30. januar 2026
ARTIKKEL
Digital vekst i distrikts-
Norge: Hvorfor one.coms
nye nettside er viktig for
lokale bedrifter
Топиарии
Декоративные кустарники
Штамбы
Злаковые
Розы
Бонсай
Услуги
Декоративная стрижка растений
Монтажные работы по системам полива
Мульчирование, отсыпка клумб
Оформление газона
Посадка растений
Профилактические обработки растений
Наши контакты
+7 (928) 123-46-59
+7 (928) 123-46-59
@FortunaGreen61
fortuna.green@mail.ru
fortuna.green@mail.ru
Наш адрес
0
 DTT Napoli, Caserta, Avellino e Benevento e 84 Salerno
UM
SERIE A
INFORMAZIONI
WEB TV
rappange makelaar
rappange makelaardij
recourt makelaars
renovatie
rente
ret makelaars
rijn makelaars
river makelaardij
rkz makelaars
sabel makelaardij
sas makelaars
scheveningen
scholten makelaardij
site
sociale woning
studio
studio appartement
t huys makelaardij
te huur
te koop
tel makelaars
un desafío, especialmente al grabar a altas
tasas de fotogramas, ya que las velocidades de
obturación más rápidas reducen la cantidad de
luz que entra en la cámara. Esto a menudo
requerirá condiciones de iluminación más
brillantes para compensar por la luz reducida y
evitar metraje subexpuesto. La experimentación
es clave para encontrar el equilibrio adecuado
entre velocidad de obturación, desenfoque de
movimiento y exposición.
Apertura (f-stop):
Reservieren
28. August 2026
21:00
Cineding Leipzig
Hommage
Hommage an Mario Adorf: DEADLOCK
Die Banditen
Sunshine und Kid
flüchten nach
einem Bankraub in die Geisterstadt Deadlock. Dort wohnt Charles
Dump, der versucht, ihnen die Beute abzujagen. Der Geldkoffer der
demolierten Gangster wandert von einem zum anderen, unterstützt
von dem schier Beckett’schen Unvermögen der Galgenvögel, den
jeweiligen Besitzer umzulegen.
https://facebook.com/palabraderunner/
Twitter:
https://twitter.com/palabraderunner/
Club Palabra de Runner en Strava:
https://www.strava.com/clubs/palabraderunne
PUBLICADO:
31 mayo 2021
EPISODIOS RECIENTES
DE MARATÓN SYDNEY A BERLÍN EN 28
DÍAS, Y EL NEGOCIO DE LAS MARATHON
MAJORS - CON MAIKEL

> **TO DO**: Print out the whole listing, with every line exactly as it appears.

> **TASK OUTPUT**:
30. januar 2026
ARTIKKEL
Digital vekst i distrikts-
Norge: Hvorfor one.coms
nye nettside er viktig for
lokale bedrifter
Топиарии
Декоративные кустарники
Штамбы
Злаковые
Розы
Бонсай
Услуги
Декоративная стрижка растений
Монтажные работы по системам полива
Мульчирование, отсыпка клумб
Оформление газона
Посадка растений
Профилактические обработки растений
Наши контакты
+7 (928) 123-46-59
+7 (928) 123-46-59
@FortunaGreen61
fortuna.green@mail.ru
fortuna.green@mail.ru
Наш адрес
0
 DTT Napoli, Caserta, Avellino e Benevento e 84 Salerno
UM
SERIE A
INFORMAZIONI
WEB TV
rappange makelaar
rappange makelaardij
recourt makelaars
renovatie
rente
ret makelaars
rijn makelaars
river makelaardij
rkz makelaars
sabel makelaardij
sas makelaars
scheveningen
scholten makelaardij
site
sociale woning
studio
studio appartement
t huys makelaardij
te huur
te koop
tel makelaars
un desafío, especialmente al grabar a altas
tasas de fotogramas, ya que las velocidades de
obturación más rápidas reducen la cantidad de
luz que entra en la cámara. Esto a menudo
requerirá condiciones de iluminación más
brillantes para compensar por la luz reducida y
evitar metraje subexpuesto. La experimentación
es clave para encontrar el equilibrio adecuado
entre velocidad de obturación, desenfoque de
movimiento y exposición.
Apertura (f-stop):
Reservieren
28. August 2026
21:00
Cineding Leipzig
Hommage
Hommage an Mario Adorf: DEADLOCK
Die Banditen
Sunshine und Kid
flüchten nach
einem Bankraub in die Geisterstadt Deadlock. Dort wohnt Charles
Dump, der versucht, ihnen die Beute abzujagen. Der Geldkoffer der
demolierten Gangster wandert von einem zum anderen, unterstützt
von dem schier Beckett’schen Unvermögen der Galgenvögel, den
jeweiligen Besitzer umzulegen.
https://facebook.com/palabraderunner/
Twitter:
https://twitter.com/palabraderunner/
Club Palabra de Runner en Strava:
https://www.strava.com/clubs/palabraderunne
PUBLICADO:
31 mayo 2021
EPISODIOS RECIENTES
DE MARATÓN SYDNEY A BERLÍN EN 28
DÍAS, Y EL NEGOCIO DE LAS MARATHON
MAJORS - CON MAIKEL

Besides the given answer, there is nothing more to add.